**Available data**

=== Section Start ===

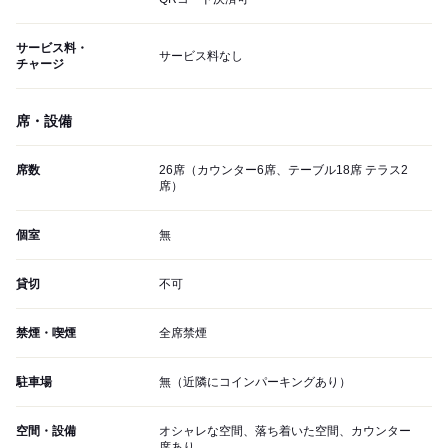
サービス料・
サービス料なし
チャージ
席・設備
席数
26席（カウンター6席、テーブル18席 テラス2
席）
個室
無
貸切
不可
禁煙・喫煙
全席禁煙
駐車場
無（近隣にコインパーキングあり）
空間・設備
オシャレな空間、落ち着いた空間、カウンター
席あり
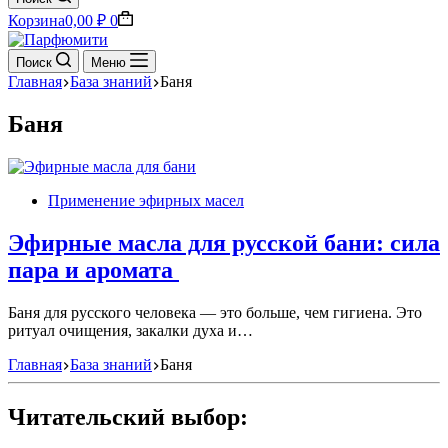
Корзина
0,00
₽
0
Поиск
Меню
Главная
База знаний
Баня
Баня
Применение эфирных масел
Эфирные масла для русской бани: сила
пара и аромата
Баня для русского человека — это больше, чем гигиена. Это
ритуал очищения, закалки духа и…
Главная
База знаний
Баня
Читательский выбор:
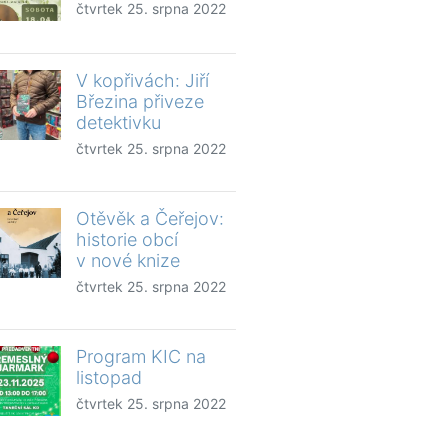
čtvrtek 25. srpna 2022
V kopřivách: Jiří
Březina přiveze
detektivku
čtvrtek 25. srpna 2022
Otěvěk a Čeřejov:
historie obcí
v nové knize
čtvrtek 25. srpna 2022
Program KIC na
listopad
čtvrtek 25. srpna 2022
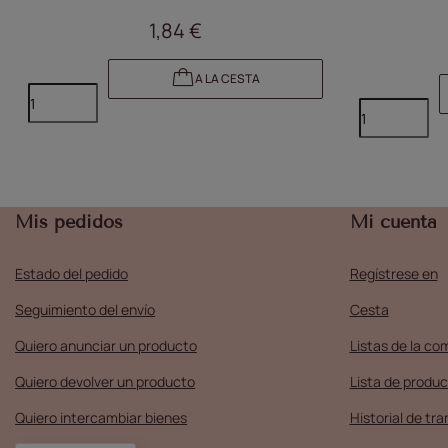
1,84 €
A LA CESTA
Mis pedidos
Mi cuenta
Estado del pedido
Regístrese en
Seguimiento del envío
Cesta
Quiero anunciar un producto
Listas de la co
Quiero devolver un producto
Lista de produc
Quiero intercambiar bienes
Historial de tr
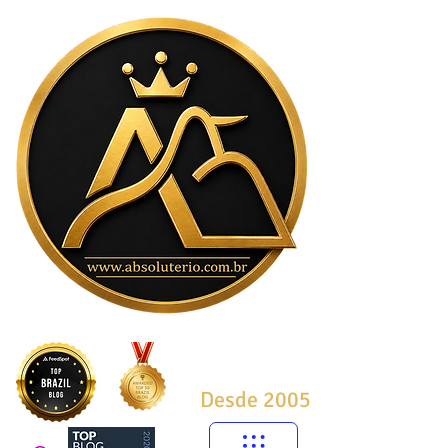
Desde 2005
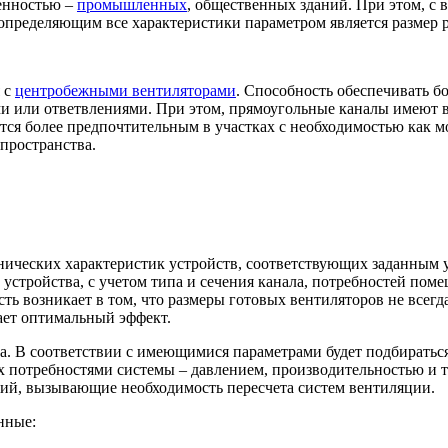
венностью –
промышленных
, общественных зданий. При этом, с 
 определяющим все характеристики параметром является размер р
 с
центробежными вентиляторами
. Способность обеспечивать б
ми или ответвлениями. При этом, прямоугольные каналы имеют 
тся более предпочтительным в участках с необходимостью как 
пространства.
нических характеристик устройств, соответствующих заданным 
устройства, с учетом типа и сечения канала, потребностей пом
ть возникает в том, что размеры готовых вентиляторов не всегд
ает оптимальный эффект.
ала. В соответствии с имеющимися параметрами будет подбирать
х потребностями системы – давлением, производительностью и т
ний, вызывающие необходимость пересчета систем вентиляции.
нные:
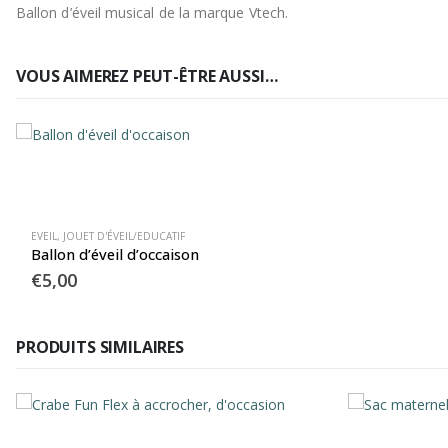
Ballon d’éveil musical de la marque Vtech.
VOUS AIMEREZ PEUT-ÊTRE AUSSI…
EVEIL
,
JOUET D'ÉVEIL/EDUCATIF
Ballon d’éveil d’occaison
€
5,00
PRODUITS SIMILAIRES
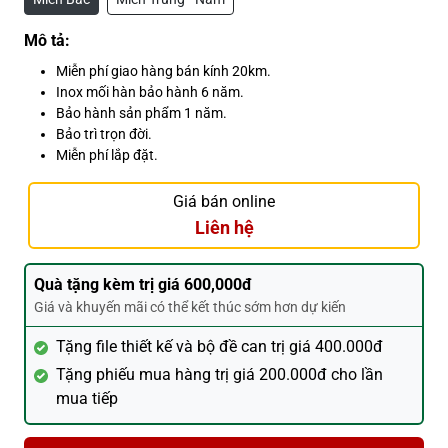
Mô tả:
Miễn phí giao hàng bán kính 20km.
Inox mối hàn bảo hành 6 năm.
Bảo hành sản phẩm 1 năm.
Bảo trì trọn đời.
Miễn phí lắp đặt.
Giá bán online
Liên hệ
Quà tặng kèm trị giá 600,000đ
Giá và khuyến mãi có thể kết thúc sớm hơn dự kiến
Tặng file thiết kế và bộ đề can trị giá 400.000đ
Tặng phiếu mua hàng trị giá 200.000đ cho lần
mua tiếp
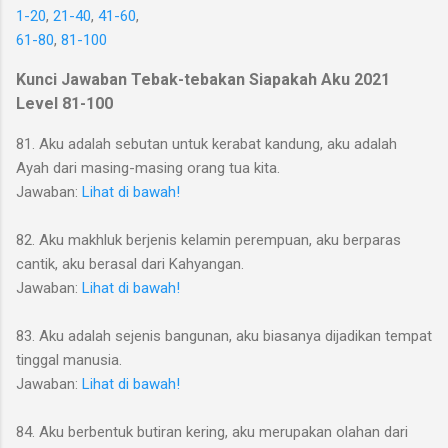
1-20
,
21-40
,
41-60
,
61-80
,
81-100
Kunci Jawaban Tebak-tebakan Siapakah Aku 2021
Level 81-100
81. Aku adalah sebutan untuk kerabat kandung, aku adalah
Ayah dari masing-masing orang tua kita.
Jawaban:
Lihat di bawah!
82. Aku makhluk berjenis kelamin perempuan, aku berparas
cantik, aku berasal dari Kahyangan.
Jawaban:
Lihat di bawah!
83. Aku adalah sejenis bangunan, aku biasanya dijadikan tempat
tinggal manusia.
Jawaban:
Lihat di bawah!
84. Aku berbentuk butiran kering, aku merupakan olahan dari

=== Section End ===

**Your instructions**
Type out all of the records exactly, leaving out any picture.

**Written reply**
サービス料・
サービス料なし
チャージ
席・設備
席数
26席（カウンター6席、テーブル18席 テラス2
席）
個室
無
貸切
不可
禁煙・喫煙
全席禁煙
駐車場
無（近隣にコインパーキングあり）
空間・設備
オシャレな空間、落ち着いた空間、カウンター
席あり
Корзина
0,00
₽
0
Поиск
Меню
Главная
База знаний
Баня
Баня
Применение эфирных масел
Эфирные масла для русской бани: сила
пара и аромата
Баня для русского человека — это больше, чем гигиена. Это
ритуал очищения, закалки духа и…
Главная
База знаний
Баня
Читательский выбор:
čtvrtek 25. srpna 2022
V kopřivách: Jiří
Březina přiveze
detektivku
čtvrtek 25. srpna 2022
Otěvěk a Čeřejov:
historie obcí
v nové knize
čtvrtek 25. srpna 2022
Program KIC na
listopad
čtvrtek 25. srpna 2022
1,84 €
A LA CESTA
Mis pedidos
Mi cuenta
Estado del pedido
Regístrese en
Seguimiento del envío
Cesta
Quiero anunciar un producto
Listas de la co
Quiero devolver un producto
Lista de produc
Quiero intercambiar bienes
Historial de tr
Desde 2005
венностью –
промышленных
, общественных зданий. При этом, с 
 определяющим все характеристики параметром является размер р
 с
центробежными вентиляторами
. Способность обеспечивать б
ми или ответвлениями. При этом, прямоугольные каналы имеют 
тся более предпочтительным в участках с необходимостью как 
пространства.
нических характеристик устройств, соответствующих заданным 
устройства, с учетом типа и сечения канала, потребностей пом
ть возникает в том, что размеры готовых вентиляторов не всегд
ает оптимальный эффект.
ала. В соответствии с имеющимися параметрами будет подбирать
х потребностями системы – давлением, производительностью и т
ний, вызывающие необходимость пересчета систем вентиляции.
нные:
Ballon d’éveil musical de la marque Vtech.
VOUS AIMEREZ PEUT-ÊTRE AUSSI…
EVEIL
,
JOUET D'ÉVEIL/EDUCATIF
Ballon d’éveil d’occaison
€
5,00
PRODUITS SIMILAIRES
Mô tả:
Miễn phí giao hàng bán kính 20km.
Inox mối hàn bảo hành 6 năm.
Bảo hành sản phẩm 1 năm.
Bảo trì trọn đời.
Miễn phí lắp đặt.
Giá bán online
Liên hệ
Quà tặng kèm trị giá 600,000đ
Giá và khuyến mãi có thể kết thúc sớm hơn dự kiến
Tặng file thiết kế và bộ đề can trị giá 400.000đ
Tặng phiếu mua hàng trị giá 200.000đ cho lần
mua tiếp
1-20
,
21-40
,
41-60
,
61-80
,
81-100
Kunci Jawaban Tebak-tebakan Siapakah Aku 2021
Level 81-100
81. Aku adalah sebutan untuk kerabat kandung, aku adalah
Ayah dari masing-masing orang tua kita.
Jawaban:
Lihat di bawah!
82. Aku makhluk berjenis kelamin perempuan, aku berparas
cantik, aku berasal dari Kahyangan.
Jawaban:
Lihat di bawah!
83. Aku adalah sejenis bangunan, aku biasanya dijadikan tempat
tinggal manusia.
Jawaban:
Lihat di bawah!
84. Aku berbentuk butiran kering, aku merupakan olahan dari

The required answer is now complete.